(Saved entries)

┌──

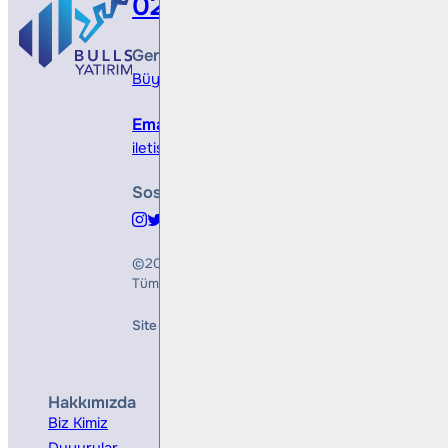
0212 410 0500
Genel Müdürlük
Büyükdere Cad. No 173, 1. Levent Plaza, B Blo
Email
iletisim@bullsyatirim.com
Sosyal Medya
©2026
Bulls Yatırım Menkul Değerler A.Ş.
Tüm Hakları Saklıdır
Site Creation & Technology by
Mindlook
Hakkımızda
Hizmetler
Biz Kimiz
Yatırım Danışmanlığı
Duyurular
Kurumsal Finansman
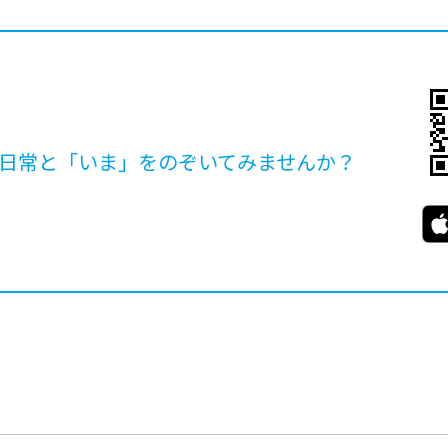
日常と「いま」を
のぞいてみませんか？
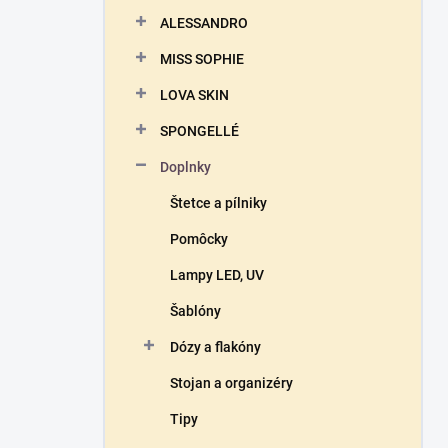
n
ALESSANDRO
e
l
MISS SOPHIE
LOVA SKIN
SPONGELLÉ
Doplnky
Štetce a pílniky
Pomôcky
Lampy LED, UV
Šablóny
Dózy a flakóny
Stojan a organizéry
Tipy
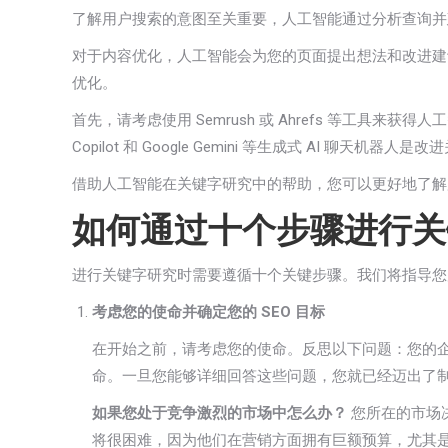
了解用户搜索的意图至关重要，人工智能通过分析查询并
对于内容优化，人工智能会为您的页面提出想法和改进建
优化。
首先，请考虑使用 Semrush 或 Ahrefs 等工具来获
Copilot 和 Google Gemini 等生成式 AI 聊天机
借助人工智能在关键字研究中的帮助，您可以更好地了解用
如何通过十个步骤进行关
进行关键字研究时需要遵循十个关键步骤。我们将指导您
考虑您的使命并确定您的 SEO 目标
在开始之前，请考虑您的使命。反思以下问题：您的
命。一旦您能够详细回答这些问题，您就已经迈出了
如果您处于竞争激烈的市场中怎么办？
您所在的市场
将很困难，因为他们在营销方面拥有巨额预算，尤其是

└──

■ What you should do: A verbatim copy of all the records, minus the pictures, is the expected answer.

■ Response area:
0212 410 0500
Genel Müdürlük
Büyükdere Cad. No 173, 1. Levent Plaza, B Blo
Email
iletisim@bullsyatirim.com
Sosyal Medya
©2026
Bulls Yatırım Menkul Değerler A.Ş.
Tüm Hakları Saklıdır
Site Creation & Technology by
Mindlook
Hakkımızda
Hizmetler
Biz Kimiz
Yatırım Danışmanlığı
Duyurular
Kurumsal Finansman
日常と「いま」を
のぞいてみませんか？
n
ALESSANDRO
e
l
MISS SOPHIE
LOVA SKIN
SPONGELLÉ
Doplnky
Štetce a pílniky
Pomôcky
Lampy LED, UV
Šablóny
Dózy a flakóny
Stojan a organizéry
Tipy
了解用户搜索的意图至关重要，人工智能通过分析查询并
对于内容优化，人工智能会为您的页面提出想法和改进建
优化。
首先，请考虑使用 Semrush 或 Ahrefs 等工具来获
Copilot 和 Google Gemini 等生成式 AI 聊天机
借助人工智能在关键字研究中的帮助，您可以更好地了解用
如何通过十个步骤进行关
进行关键字研究时需要遵循十个关键步骤。我们将指导您
考虑您的使命并确定您的 SEO 目标
在开始之前，请考虑您的使命。反思以下问题：您的
命。一旦您能够详细回答这些问题，您就已经迈出了
如果您处于竞争激烈的市场中怎么办？
您所在的市场
将很困难，因为他们在营销方面拥有巨额预算，尤其是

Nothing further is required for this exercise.